▸ Work instructions
Because only the text is wanted, repeat the records below exactly and omit the pictures.

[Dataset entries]
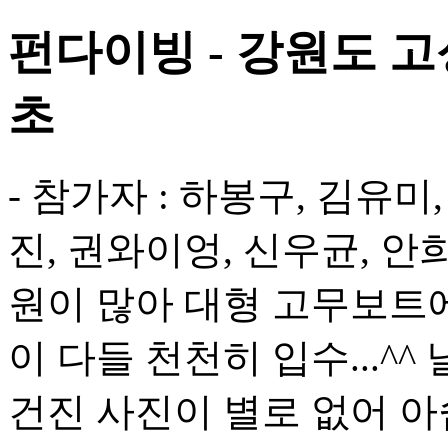
펀다이빙 - 강원도 고
초
- 참가자 : 하봉구, 김유미
진, 권와이엉, 신우균, 안희
원이 많아 대형 고무보트
이 다들 천천히 입수...^
건진 사진이 별로 없어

▸ Result of the task
펀다이빙 - 강원도 고
초
- 참가자 : 하봉구, 김유미
진, 권와이엉, 신우균, 안희
원이 많아 대형 고무보트
이 다들 천천히 입수...^
건진 사진이 별로 없어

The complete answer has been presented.